→ Supplied information:
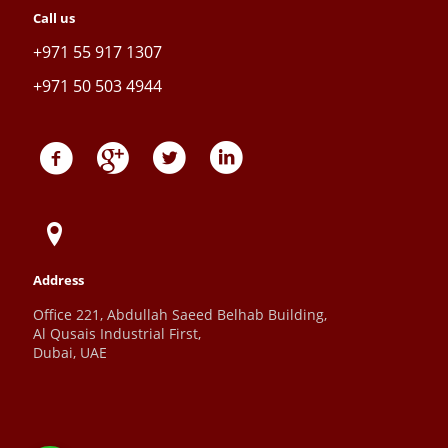
Call us
+971 55 917 1307
+971 50 503 4944
Address
Office 221, Abdullah Saeed Belhab Building,
Al Qusais Industrial First,
Dubai, UAE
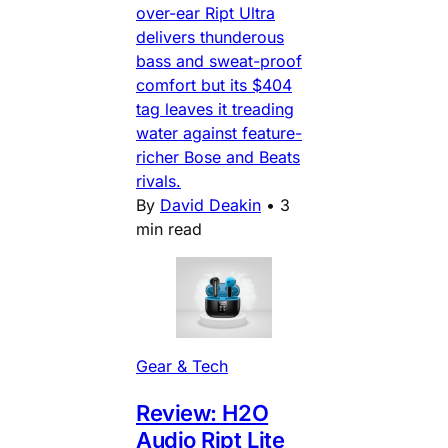
over-ear Ript Ultra
delivers thunderous
bass and sweat-proof
comfort but its $404
tag leaves it treading
water against feature-
richer Bose and Beats
rivals.
By
David Deakin
•
3
min read
Gear & Tech
Review: H2O
Audio Ript Lite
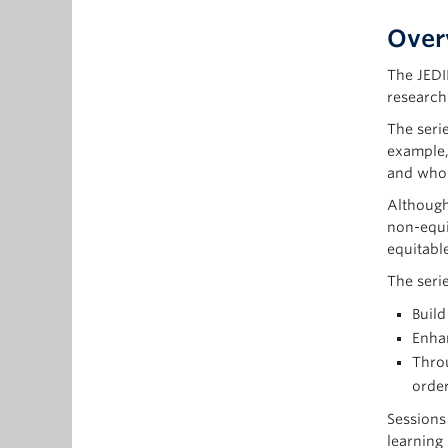
Over
The JEDI
research
The seri
example,
and who 
Although
non-equi
equitable
The serie
Build
Enhan
Throu
order
Sessions
learning 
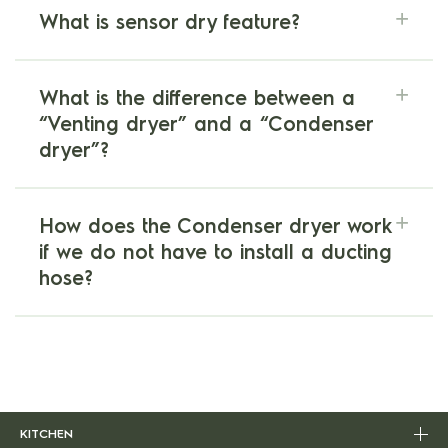
What is sensor dry feature?
What is the difference between a
“Venting dryer” and a “Condenser
dryer”?
How does the Condenser dryer work
if we do not have to install a ducting
hose?
KITCHEN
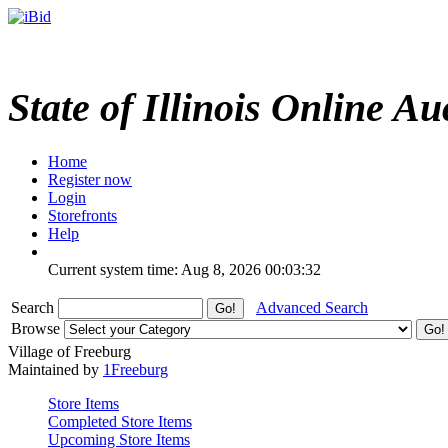
State of Illinois Online Au
Home
Register now
Login
Storefronts
Help
Current system time: Aug 8, 2026
00:03:32
Search
Advanced Search
Browse
Village of Freeburg
Maintained by
1Freeburg
Store Items
Completed Store Items
Upcoming Store Items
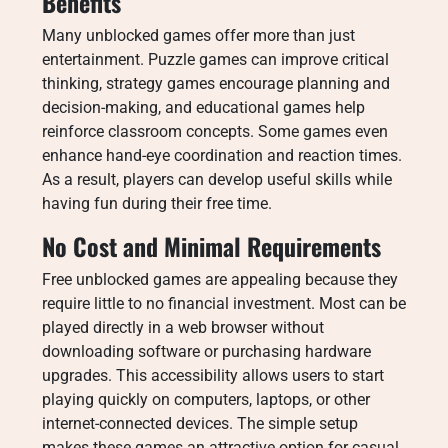
Benefits
Many unblocked games offer more than just
entertainment. Puzzle games can improve critical
thinking, strategy games encourage planning and
decision-making, and educational games help
reinforce classroom concepts. Some games even
enhance hand-eye coordination and reaction times.
As a result, players can develop useful skills while
having fun during their free time.
No Cost and Minimal Requirements
Free unblocked games are appealing because they
require little to no financial investment. Most can be
played directly in a web browser without
downloading software or purchasing hardware
upgrades. This accessibility allows users to start
playing quickly on computers, laptops, or other
internet-connected devices. The simple setup
makes these games an attractive option for casual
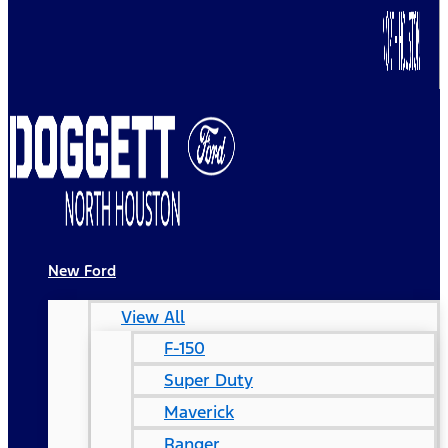
New Ford
View All
F-150
Super Duty
Maverick
Ranger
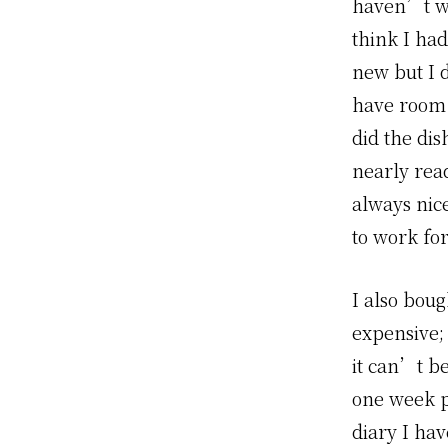
haven’t wo
think I ha
new but I 
have room 
did the dis
nearly rea
always nic
to work fo
I also boug
expensive; 
it can’t be
one week pe
diary I hav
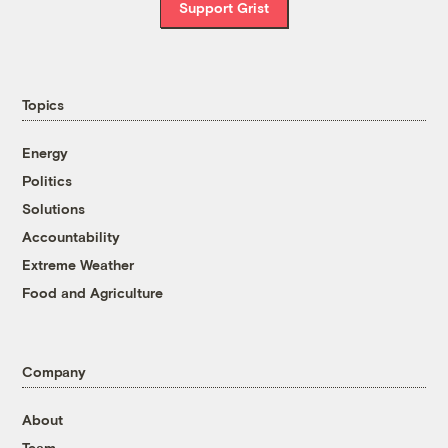
Support Grist
Topics
Energy
Politics
Solutions
Accountability
Extreme Weather
Food and Agriculture
Company
About
Team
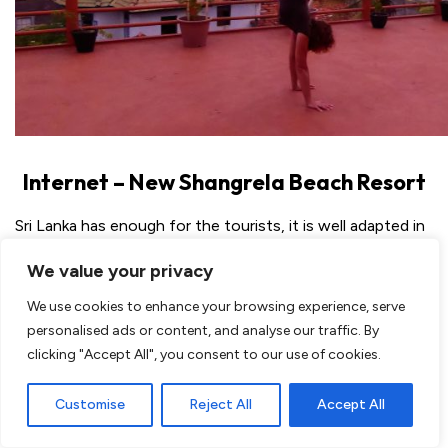
Internet – New Shangrela Beach Resort
Sri Lanka has enough for the tourists, it is well adapted in
means of hotels and luxurious ones.. But they are not
We value your privacy
used to having internet all over the place, as we do. So
when you are traveling Sri Lanka you need to skip some
We use cookies to enhance your browsing experience, serve
online time and really be in Sri Lanka.. which is not bad
personalised ads or content, and analyse our traffic. By
while traveling! But to keep your family posted and
clicking "Accept All", you consent to our use of cookies.
followers too ofcourse
I could use their livingroom to
Customise
Reject All
Accept All
use the WiFi
, connection is the best there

→ Task instructions: Reproduce the entries above exactly, though not their pictures.

→ Response to the exercise:
Call us
+971 55 917 1307
+971 50 503 4944
Address
Office 221, Abdullah Saeed Belhab Building,
Al Qusais Industrial First,
Dubai, UAE
over-ear Ript Ultra
delivers thunderous
bass and sweat-proof
comfort but its $404
tag leaves it treading
water against feature-
richer Bose and Beats
rivals.
By
David Deakin
•
3
min read
Gear & Tech
Review: H2O
Audio Ript Lite
Over
The JEDI
research
The seri
example,
and who 
Although
non-equi
equitable
The serie
Build
Enhan
Throu
order
Sessions
learning 
What is sensor dry feature?
What is the difference between a
“Venting dryer” and a “Condenser
dryer”?
How does the Condenser dryer work
if we do not have to install a ducting
hose?
KITCHEN
State of Illinois Online Au
Home
Register now
Login
Storefronts
Help
Current system time: Aug 8, 2026
00:03:32
Search
Advanced Search
Browse
Village of Freeburg
Maintained by
1Freeburg
Store Items
Completed Store Items
Upcoming Store Items
Benefits
Many unblocked games offer more than just
entertainment. Puzzle games can improve critical
thinking, strategy games encourage planning and
decision-making, and educational games help
reinforce classroom concepts. Some games even
enhance hand-eye coordination and reaction times.
As a result, players can develop useful skills while
having fun during their free time.
No Cost and Minimal Requirements
Free unblocked games are appealing because they
require little to no financial investment. Most can be
played directly in a web browser without
downloading software or purchasing hardware
upgrades. This accessibility allows users to start
playing quickly on computers, laptops, or other
internet-connected devices. The simple setup
makes these games an attractive option for casual
New Ford
View All
F-150
Super Duty
Maverick
Ranger
haven’t wo
think I ha
new but I 
have room 
did the dis
nearly rea
always nic
to work fo
I also boug
expensive; 
it can’t be
one week pe
diary I hav
Support Grist
Topics
Energy
Politics
Solutions
Accountability
Extreme Weather
Food and Agriculture
Company
About
Team
Internet – New Shangrela Beach Resort
Sri Lanka has enough for the tourists, it is well adapted in
means of hotels and luxurious ones.. But they are not
We value your privacy
used to having internet all over the place, as we do. So
when you are traveling Sri Lanka you need to skip some
We use cookies to enhance your browsing experience, serve
online time and really be in Sri Lanka.. which is not bad
personalised ads or content, and analyse our traffic. By
while traveling! But to keep your family posted and
clicking "Accept All", you consent to our use of cookies.
followers too ofcourse
I could use their livingroom to
Customise
Reject All
Accept All
use the WiFi
, connection is the best there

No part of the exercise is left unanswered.